Offense Strikes First

McDonald was helped by a Pirates offense that gave him some early breathing room. Neil Walker singled in the 1st inning and came around to score on a two-out Pedro Alvarez opposite-field double down the left field line. Garrett Jones came up next with an RBI single that scored Alvarez and gave the Pirates a multi-run 1st-inning lead for the second day in a row.

The Pirates added on in the 2nd. Rod Barajas led off with a single down the left field line. Then Clint Barmes popped up, McDonald reached on a fielder's choice, and Jose Tabata drew a walk. Walker got another hit with an RBI double that hugged the left-field line and scored McDonald for a 3-0 lead.

The next inning, Pedro Alvarez doubled once again, this time a pull shot down the right field line that was a few feet from clearing the fence. Two batters later, Rod Barajas collected another single to right field, scoring Alvarez. In his last 12 games, Barajas has earned a .390 batting average an about a 1.000 OPS to improve on his early-season struggles. Barajas, Walker and Alvarez all collected two hits in the victory.

"I'm just trying to chip in," said the Pirates' veteran catcher, "Not trying to put the team on my back or anything."

All four Pirates runs were scored with two outs, give James McDonald a 4-0 cushion through three innings.
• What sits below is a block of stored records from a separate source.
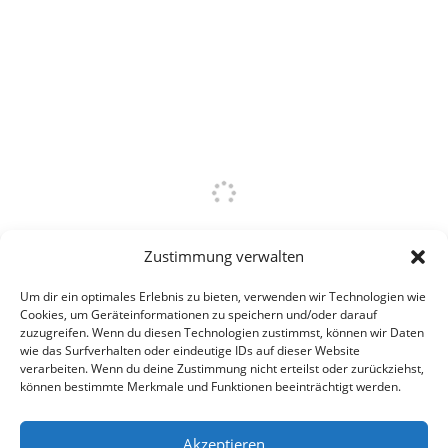
Zustimmung verwalten
Um dir ein optimales Erlebnis zu bieten, verwenden wir Technologien wie
Cookies, um Geräteinformationen zu speichern und/oder darauf
zuzugreifen. Wenn du diesen Technologien zustimmst, können wir Daten
wie das Surfverhalten oder eindeutige IDs auf dieser Website
verarbeiten. Wenn du deine Zustimmung nicht erteilst oder zurückziehst,
können bestimmte Merkmale und Funktionen beeinträchtigt werden.
Akzeptieren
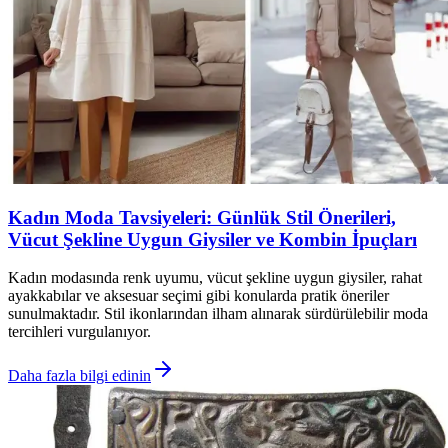
Kadın Moda Tavsiyeleri: Günlük Stil Önerileri,
Vücut Şekline Uygun Giysiler ve Kombin İpuçları
Kadın modasında renk uyumu, vücut şekline uygun giysiler, rahat
ayakkabılar ve aksesuar seçimi gibi konularda pratik öneriler
sunulmaktadır. Stil ikonlarından ilham alınarak sürdürülebilir moda
tercihleri vurgulanıyor.
Daha fazla bilgi edinin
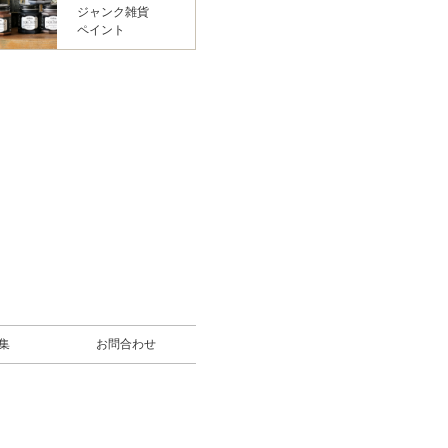
ジャンク雑貨
ペイント
募集
お問合わせ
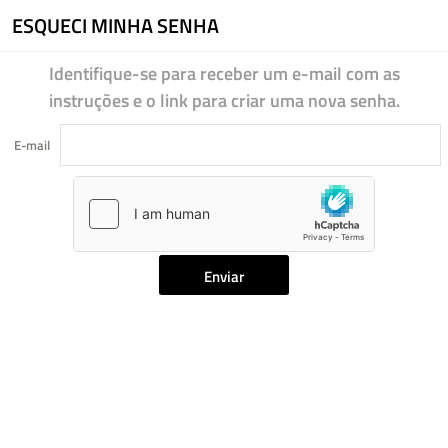
ESQUECI MINHA SENHA
Identifique-se para receber um e-mail com as
instruções e o link para criar uma nova senha.
E-mail
Enviar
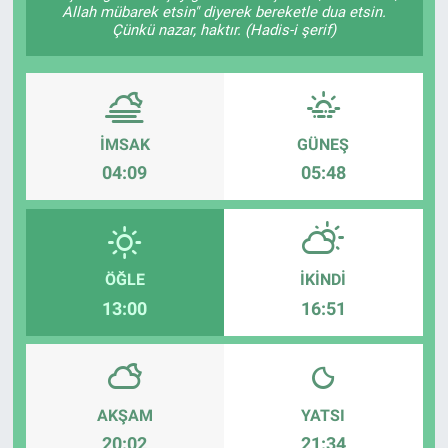
Allah mübarek etsin" diyerek bereketle dua etsin.
Çünkü nazar, haktır. (Hadis-i şerif)
Sağlık
Spor
Yaşam
İMSAK
GÜNEŞ
04:09
05:48
Tarım
ÖĞLE
İKINDI
13:00
16:51
AKŞAM
YATSI
20:02
21:34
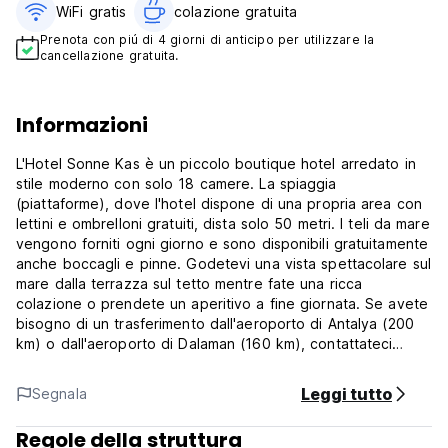
WiFi gratis
colazione gratuita‎
Prenota con piú di 4 giorni di anticipo per utilizzare la
cancellazione gratuita.
Informazioni
L'Hotel Sonne Kas è un piccolo boutique hotel arredato in
stile moderno con solo 18 camere. La spiaggia
(piattaforme), dove l'hotel dispone di una propria area con
lettini e ombrelloni gratuiti, dista solo 50 metri. I teli da mare
vengono forniti ogni giorno e sono disponibili gratuitamente
anche boccagli e pinne. Godetevi una vista spettacolare sul
mare dalla terrazza sul tetto mentre fate una ricca
colazione o prendete un aperitivo a fine giornata. Se avete
bisogno di un trasferimento dall'aeroporto di Antalya (200
km) o dall'aeroporto di Dalaman (160 km), contattateci
prima del vostro arrivo. Possiamo organizzarlo per voi.
Leggi tutto
Segnala
L'hotel si trova a pochi passi (2 minuti) dal porto e dal
centro della città.
Regole della struttura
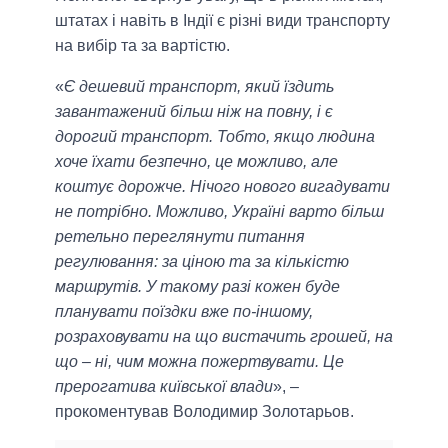
штатах і навіть в Індії є різні види транспорту
на вибір та за вартістю.
«
Є дешевий транспорт, який їздить
завантажений більш ніж на повну, і є
дорогий транспорт. Тобто, якщо людина
хоче їхати безпечно, це можливо, але
коштує дорожче. Нічого нового вигадувати
не потрібно. Можливо, Україні варто більш
ретельно переглянути питання
регулювання: за ціною та за кількістю
маршрутів. У такому разі кожен буде
планувати поїздки вже по-іншому,
розраховувати на що вистачить грошей, на
що – ні, чим можна пожертвувати. Це
прерогатива київської влади
», –
прокоментував Володимир Золотарьов.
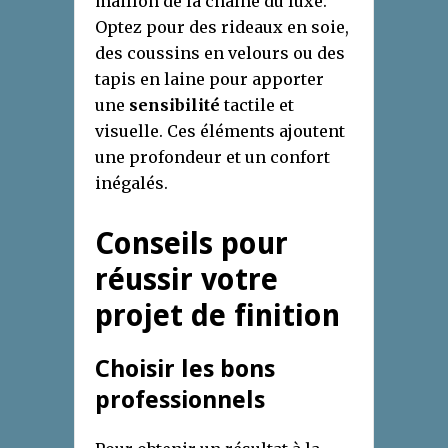
maillon de la chaîne du luxe.
Optez pour des rideaux en soie,
des coussins en velours ou des
tapis en laine pour apporter
une
sensibilité
tactile et
visuelle. Ces éléments ajoutent
une profondeur et un confort
inégalés.
Conseils pour
réussir votre
projet de finition
Choisir les bons
professionnels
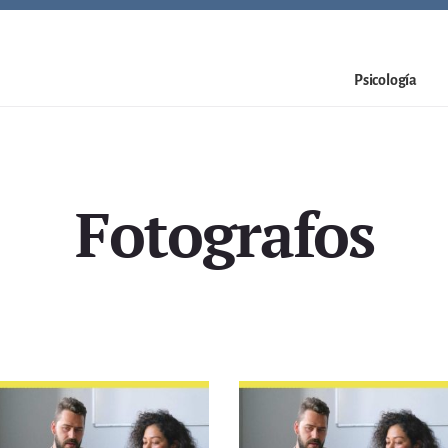
Psicología
Fotografos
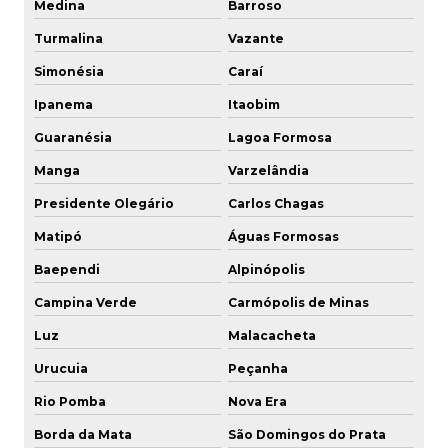
Medina
Barroso
Turmalina
Vazante
Simonésia
Caraí
Ipanema
Itaobim
Guaranésia
Lagoa Formosa
Manga
Varzelândia
Presidente Olegário
Carlos Chagas
Matipó
Águas Formosas
Baependi
Alpinópolis
Campina Verde
Carmópolis de Minas
Luz
Malacacheta
Urucuia
Peçanha
Rio Pomba
Nova Era
Borda da Mata
São Domingos do Prata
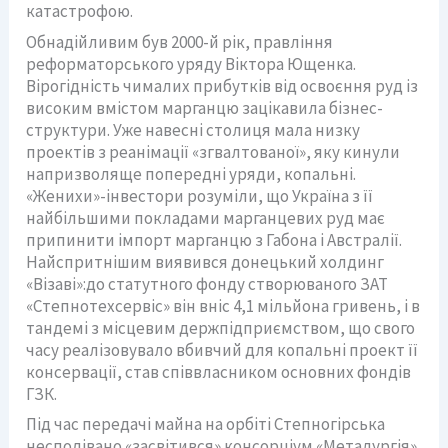
катастрофою.
Обнадійливим був 2000-й рік, правління
реформаторського уряду Віктора Ющенка.
Вірогідність чималих прибутків від освоєння руд із
високим вмістом марганцю зацікавила бізнес-
структури. Уже навесні столиця мала низку
проектів з реанімації «згвалтованої», яку кинули
напризволяще попередні уряди, копальні.
«Женихи»-інвестори розуміли, що Україна з її
найбільшими покладами марганцевих руд має
припинити імпорт марганцю з Габона і Австралії.
Найспритнішим виявився донецький холдинг
«Візаві»:до статутного фонду створюваного ЗАТ
«Степнотехсервіс» він вніс 4,1 мільйона гривень, і в
тандемі з місцевим держпідприємством, що свого
часу реалізовувало вбивчий для копальні проект її
консервації, став співвласником основних фондів
ГЗК.
Під час передачі майна на орбіті Степногірська
несподівано «засвітився» консорціум «Металургія».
It was the second-straight day the Pirates struck for double-digit hits.

"Having a lead is nice, but you have to tell yourself you can't ease up," McDonald said. "Just as quickly as it was 4-0, it could be 4-4, so I have to stay on my toes and go after those guys the same way I'd go after them if it was a 1-0 game or 0-0 game."

One Little Issue

The only flaw in McDonald's game today? He struck out twice at the plate, both on four pitches.

"I was being smart today. It was hot," McDonald joked coyly to laughs from the gathered reporters. There was a hinge of truth, as McDonald did just finish throwing 102 pitches on a 90-degree, sunny Monday afternoon.

But McDonald didn't need to support himself with the bat on this day. He threw 64 strikes and didn't allow any Reds baserunners after the 5th inning. The 27-year-old exited to a standing ovation from the sparse crowd of 14,792, in what could be described as the crowning of a new Pirates ace. Once Tony Watson (who allowed the lone Reds run on a Chris Heisey RBI single) and Joel Hanrahan completed the 9th inning, the Bucs sat just three games back of the first-place Reds in the Central division.